The research article titled "Pain and Prejudice: The Role of Racial Identity Among Non-Citizen Immigrants in Healthcare Access and Efficiency" presents a comprehensive analysis of healthcare disparities among non-citizen immigrants (NCIs) in the United States, mainly focusing on the intersection of racial identity and citizenship status. This study, utilizes data from the California Health Interview Survey (CHIS) spanning from 2011 to 2019. The unique aspect of this research lies in its nuanced exploration of the differences in healthcare experiences among various racial subgroups within the NCI population, a perspective that has been relatively under-explored in past literature.

The study's methodology involves analyzing delays in healthcare, specifically in receiving prescriptions and needed care, and the underlying reasons, such as service costs and lack of health insurance. The researchers categorize NCIs into racial groups (Hispanic, White, Black, Asian) and control for variables like age, sex, and education level to assess healthcare access and efficiency disparities.

Key Findings:

  • Hispanic NCIs are more likely to experience healthcare delays, primarily due to service costs or lack of health insurance.

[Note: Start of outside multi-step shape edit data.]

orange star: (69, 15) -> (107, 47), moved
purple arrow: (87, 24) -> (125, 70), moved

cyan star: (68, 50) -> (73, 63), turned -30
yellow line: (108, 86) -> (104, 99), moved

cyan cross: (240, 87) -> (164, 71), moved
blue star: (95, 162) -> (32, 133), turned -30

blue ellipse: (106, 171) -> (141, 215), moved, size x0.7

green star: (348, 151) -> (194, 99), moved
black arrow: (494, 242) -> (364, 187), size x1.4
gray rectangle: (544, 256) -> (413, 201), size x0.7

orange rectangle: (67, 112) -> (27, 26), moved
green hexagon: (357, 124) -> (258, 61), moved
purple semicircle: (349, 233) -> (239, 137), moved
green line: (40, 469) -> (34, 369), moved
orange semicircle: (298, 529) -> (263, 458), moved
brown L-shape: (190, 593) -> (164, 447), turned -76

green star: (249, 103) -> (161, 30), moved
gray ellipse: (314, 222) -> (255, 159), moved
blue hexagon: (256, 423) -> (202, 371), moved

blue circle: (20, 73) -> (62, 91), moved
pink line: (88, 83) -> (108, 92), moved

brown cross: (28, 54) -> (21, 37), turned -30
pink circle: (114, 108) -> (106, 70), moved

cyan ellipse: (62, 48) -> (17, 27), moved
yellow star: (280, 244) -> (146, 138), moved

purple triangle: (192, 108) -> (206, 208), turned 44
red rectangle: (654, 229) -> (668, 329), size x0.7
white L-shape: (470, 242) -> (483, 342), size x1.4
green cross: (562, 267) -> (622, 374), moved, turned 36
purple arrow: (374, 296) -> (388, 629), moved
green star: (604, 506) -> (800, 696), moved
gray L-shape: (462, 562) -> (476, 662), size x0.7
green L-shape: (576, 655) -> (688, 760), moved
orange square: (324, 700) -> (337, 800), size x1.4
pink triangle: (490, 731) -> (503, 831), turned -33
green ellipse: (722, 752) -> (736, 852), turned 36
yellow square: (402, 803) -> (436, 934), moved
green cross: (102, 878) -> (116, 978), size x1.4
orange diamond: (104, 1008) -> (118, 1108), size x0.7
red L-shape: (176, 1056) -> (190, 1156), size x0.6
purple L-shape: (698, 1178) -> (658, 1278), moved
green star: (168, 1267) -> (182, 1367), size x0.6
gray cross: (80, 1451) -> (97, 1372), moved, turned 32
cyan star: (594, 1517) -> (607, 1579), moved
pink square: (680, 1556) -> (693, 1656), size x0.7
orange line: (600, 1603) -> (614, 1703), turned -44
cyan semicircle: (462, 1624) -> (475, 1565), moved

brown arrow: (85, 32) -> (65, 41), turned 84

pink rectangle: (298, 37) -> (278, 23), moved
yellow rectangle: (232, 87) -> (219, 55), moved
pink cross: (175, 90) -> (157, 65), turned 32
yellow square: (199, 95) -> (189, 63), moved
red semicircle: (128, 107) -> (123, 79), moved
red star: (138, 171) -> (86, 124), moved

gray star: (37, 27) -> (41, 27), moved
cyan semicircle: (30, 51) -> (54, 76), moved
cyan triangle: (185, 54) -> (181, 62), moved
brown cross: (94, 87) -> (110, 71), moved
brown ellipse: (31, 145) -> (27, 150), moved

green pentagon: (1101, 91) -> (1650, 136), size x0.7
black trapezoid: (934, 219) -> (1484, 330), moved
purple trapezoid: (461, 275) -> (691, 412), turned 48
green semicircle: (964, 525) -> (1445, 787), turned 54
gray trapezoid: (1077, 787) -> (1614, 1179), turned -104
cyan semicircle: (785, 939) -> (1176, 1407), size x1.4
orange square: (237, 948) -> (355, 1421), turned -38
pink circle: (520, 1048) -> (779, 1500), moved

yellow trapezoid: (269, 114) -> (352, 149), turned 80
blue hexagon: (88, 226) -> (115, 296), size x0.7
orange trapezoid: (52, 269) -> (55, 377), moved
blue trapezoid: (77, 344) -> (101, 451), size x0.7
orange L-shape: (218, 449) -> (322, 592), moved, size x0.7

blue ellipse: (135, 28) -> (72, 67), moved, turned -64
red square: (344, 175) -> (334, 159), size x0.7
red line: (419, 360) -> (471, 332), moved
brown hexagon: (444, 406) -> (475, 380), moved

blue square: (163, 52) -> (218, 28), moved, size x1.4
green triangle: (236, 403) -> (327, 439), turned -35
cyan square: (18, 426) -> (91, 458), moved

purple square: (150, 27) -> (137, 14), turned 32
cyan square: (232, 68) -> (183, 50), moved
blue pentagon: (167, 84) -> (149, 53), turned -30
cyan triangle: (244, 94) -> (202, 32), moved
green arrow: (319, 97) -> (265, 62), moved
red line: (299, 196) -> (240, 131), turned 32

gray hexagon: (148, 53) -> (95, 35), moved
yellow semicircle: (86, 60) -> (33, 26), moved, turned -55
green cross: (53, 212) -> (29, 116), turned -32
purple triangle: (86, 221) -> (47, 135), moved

  • Asian NCIs are least likely to face such delays and also less likely to cite cost or insurance issues.

  • There is a significant disparity in health insurance coverage among different NCI groups, with White NCIs being more likely to be insured compared to other racial groups.

The study's results reveal systemic issues in healthcare access among NCIs, highlighting that disparities exist not only between citizens and non-citizens but also within different racial groups of non-citizens. The research underscores the complexity of healthcare inequities and challenges the generalized perception of NCIs as a homogenous group.

Furthermore, the article discusses potential mechanisms driving these disparities, including the impact of federal health policies, educational attainment, and occupational choices among different racial groups of NCIs. For instance, Hispanic NCIs, often low-skilled with limited English proficiency, face more significant challenges in accessing healthcare compared to high-skilled White and Asian NCIs. The study also points out the limitations in federal health programs that disproportionately affect certain NCI groups.

In conclusion, the research significantly contributes to understanding healthcare disparities within the NCI community. It highlights the need for nuanced policy-making that addresses the specific needs of different racial groups within NCIs to move toward health equity. The article's unique approach lies in its detailed examination of internal racial disparities within the NCI community, offering a more comprehensive view of the healthcare challenges faced by this diverse population.

The study's limitations include excluding certain racial groups due to the limited sample size and the potential impact of COVID-19 on the data. The researchers suggest a robust and objective health equity metric and call for further research to delve deeper into the internal racial disparities within the NCI community.

Overall, the research presents an in-depth analysis and novel approach to understanding healthcare disparities among NCIs, emphasizing the importance of considering internal diversity within marginalized groups to formulate effective healthcare policies.